Monday, March 07, 2011

"This neighbourhood has gone to the geese," complains little owl.

Halfway across Westham Island, on our way to the Reifel Island Migratory Bird Sanctuary, our lonely road was hosting a traffic jam. All along the ditch side, wherever a car could park two wheels safely, the space was taken. In smaller flattish areas, photographers had set up digiscopes and tripods.

We saw the owl first, a tiny one, perched on a wire above the ditch. There was no place to park, so I drove on, slowly. At the corner, the field was full of snow geese. The tripods were thick here, too; there was no room for us, and I kept on going. Halfway to the next bend in the road, I found a spot where I could park without dropping Laurie in the ditch. Here, the snow goose flock was thinned out, but ahead, at the turn, the field was a solid mass of white birds, and no tripods.

I walked back, hoping to see the owl; Laurie went forward, to the closest flock of geese. Just as he got there (and about the time I arrived at the first corner) his whole flock lifted into the air, wheeled and came down to join my flock.

The first wave.

The flock in flight.

Spreading out, honking as they go.

What a din and ruckus they were making! Each goose had to announce to anyone within earshot (and a far-reaching earshot it was) why and how and where they were going. Or maybe they power the wings on sound waves. Or they're measuring their position in the flying mob like bats, with sonar. Something, anyhow.

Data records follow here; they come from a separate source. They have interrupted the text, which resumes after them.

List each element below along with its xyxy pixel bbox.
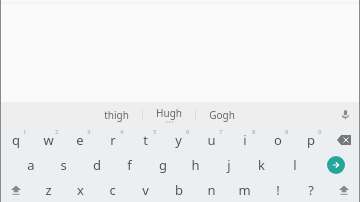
button[interactable]: v <box>129 177 162 202</box>
staticText: ? <box>308 181 314 199</box>
staticText: s <box>60 156 67 174</box>
staticText: f <box>127 156 132 174</box>
button[interactable]: thigh <box>90 102 142 127</box>
staticText: a <box>27 156 35 174</box>
staticText: 9 <box>285 128 289 136</box>
button[interactable]: s <box>47 152 80 177</box>
staticText: e <box>76 131 84 149</box>
staticText: 6 <box>186 128 190 136</box>
button[interactable]: t <box>129 127 162 152</box>
staticText: u <box>207 131 216 149</box>
staticText: thigh <box>104 108 129 122</box>
staticText: z <box>45 181 52 199</box>
staticText: y <box>175 131 182 149</box>
button[interactable]: d <box>80 152 113 177</box>
button[interactable]: o <box>261 127 294 152</box>
button[interactable]: Voice input <box>330 102 360 127</box>
button[interactable]: ! <box>261 177 294 202</box>
staticText: h <box>191 156 200 174</box>
button[interactable]: a <box>15 152 47 177</box>
button[interactable]: n <box>195 177 228 202</box>
staticText: m <box>238 181 251 199</box>
staticText: c <box>109 181 116 199</box>
button[interactable]: x <box>64 177 96 202</box>
staticText: t <box>143 131 148 149</box>
staticText: 2 <box>55 128 59 136</box>
staticText: Hugh <box>156 106 182 120</box>
staticText: d <box>93 156 101 174</box>
button[interactable]: l <box>278 152 311 177</box>
staticText: r <box>110 131 116 149</box>
button[interactable]: w <box>32 127 64 152</box>
button[interactable]: c <box>96 177 129 202</box>
staticText: o <box>274 131 282 149</box>
staticText: g <box>159 156 167 174</box>
staticText: x <box>77 181 84 199</box>
staticText: l <box>293 156 297 174</box>
staticText: 8 <box>252 128 256 136</box>
button[interactable]: Enter <box>311 152 360 177</box>
staticText: i <box>243 131 247 149</box>
button[interactable]: u <box>195 127 228 152</box>
button[interactable]: i <box>228 127 261 152</box>
button[interactable]: z <box>32 177 64 202</box>
button[interactable]: q <box>0 127 32 152</box>
button[interactable]: Backspace <box>327 127 360 152</box>
button[interactable]: Shift <box>0 177 32 202</box>
button[interactable]: e <box>64 127 96 152</box>
staticText: k <box>258 156 265 174</box>
staticText: q <box>12 131 20 149</box>
staticText: p <box>307 131 315 149</box>
staticText: 0 <box>318 128 322 136</box>
staticText: 4 <box>120 128 124 136</box>
button[interactable]: p <box>294 127 327 152</box>
button[interactable]: ? <box>294 177 327 202</box>
button[interactable]: j <box>212 152 245 177</box>
button[interactable]: m <box>228 177 261 202</box>
button[interactable]: Hugh <box>143 102 195 127</box>
button[interactable]: r <box>96 127 129 152</box>
button[interactable]: f <box>113 152 146 177</box>
staticText: ! <box>276 181 280 199</box>
staticText: b <box>175 181 183 199</box>
button[interactable]: Gogh <box>196 102 248 127</box>
button[interactable]: g <box>146 152 179 177</box>
button[interactable]: k <box>245 152 278 177</box>
staticText: v <box>142 181 149 199</box>
button[interactable]: y <box>162 127 195 152</box>
staticText: 5 <box>153 128 157 136</box>
staticText: Gogh <box>209 108 235 122</box>
staticText: j <box>227 156 231 174</box>
staticText: 3 <box>87 128 91 136</box>
staticText: w <box>43 131 54 149</box>
staticText: 7 <box>219 128 223 136</box>
button[interactable]: Shift <box>327 177 360 202</box>
staticText: n <box>207 181 216 199</box>
button[interactable]: h <box>179 152 212 177</box>
button[interactable]: b <box>162 177 195 202</box>
staticText: 1 <box>23 128 27 136</box>
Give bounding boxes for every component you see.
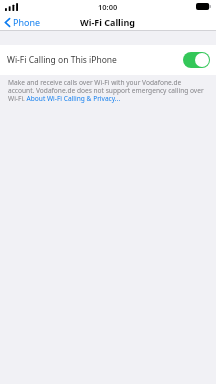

The hullabaloo only got worse when they came in for a landing on the field my flock was using.  Cries of "Move over, I'm coming down!" vying with shouts from the land; "Not here! Over there! Hi, friend! Not you! Go away! What news? Ouch! Watch where you're going! ..."  Eventually, all were down, and the clamour subsided.

I turned back to the road. The owl had gone. A returning photographer told me he'd up and left as soon as the geese arrived with their racket. But he was "over there", sulking in a tangle of winter-bare branches high in a tree; I could barely see a dark patch against the light.

Oh, well. The geese were beautiful and well worth the walk.

One lone goose, beside the full ditch.

Geese love a muddy field. The wetter, the sloppier, the goopier, the better. These two fields are ideal, and the geese congregate around the muddiest spots, the gate and the tracks left by farm tractors. How they ever stay so white amazes me.

Sticky, mushy mud. And water, to check their white shirt fronts for spots in.

More reflections.

This reflection seems to have been attached backwards.

Afterwards, I decided to have a go at the owl; maybe the camera would do better than my eyes. Yes, it would, but not much. I had to play with the photos in Picnik, fading the branches and defining the bird, until I got something good enough to identify it as an owl, at least.

Northern hawk-owl. (Thanks, Hugh.)


  1. Great shots, and I loved your "goose language" commentary! :)

  2. That's the Northern Hawk Owl that birders from all over have been flocking to Westham to see since early December. Nice picture.

  3. Thanks, Hugh! Funny thing; my Audubon bird guide doesn't include this in the index under the owls. It does have a photo, labelled "Hawk-Owl". The description mentions a long tail, which is confusing, because I didn't see one.

    The other two BC bird books don't mention it at all.

  4. The tail didn't seem long to me. I guess it is, in owl terms.